The ctdam python package is distributed via PyPi, that means that you
can install it inside your python environment using your favorite
package manager:

```console
uv add ctdam
```

```console
poetry add ctdam
```

Or just plain old pip:

```console
pip install ctdam
```

This installs only the functionalities. To use features like the CLI,
plotting or a GUI to edit processing workflow files, you need to install
ctdam with extra optional dependencies. That looks differently
dependending on installation type:

```console
uv add ctdam --extra cli
```

```console
poetry add ctdam[gui]
```

```console
pip install ctdam[vis]
```

If you don\'t care about find-grained dependency management, you can
also just install all of them with the \'all\' group.

The CLI program can be installed similarly:

```console
$ uv tool install --from 'ctdam[all]' ctdam

$ uv run ctdam check
All set, you are ready to go.
```

```console
$ pipx install ctdam

$ ctdam check
All set, you are ready to go.
```

## Context

This software is developed for the [German Marine Research Alliance
(DAM)](https://www.allianz-meeresforschung.de/en) in the context of the
Underway Research Data Project.

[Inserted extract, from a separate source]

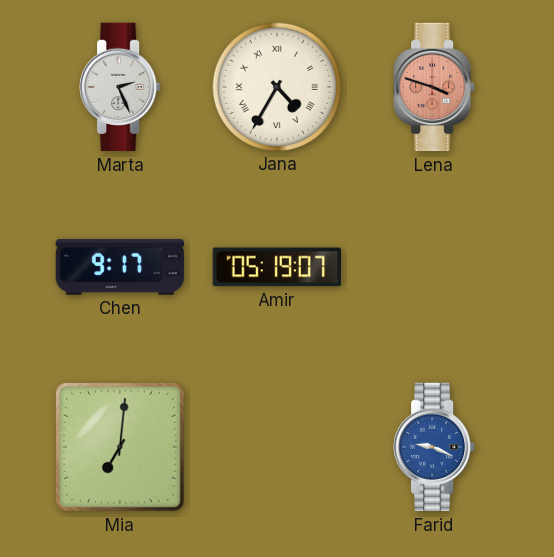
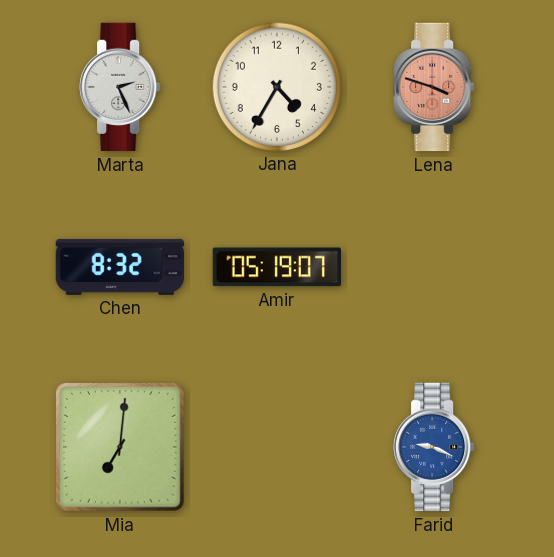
Jana numerals: Roman -> Arabic
Chen: 9:17 -> 8:32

The converter and parser are tested
against a variety of data, acquired on different German research
vessels. Because of the ongoing efforts to harmonise these
infrastructures, the diversity of the test data may be smaller than
thought and your data may pose problems to converter, parser or
processing. Please feel free to contribute to this project in order to
develop a toolkit, that is as general as possible.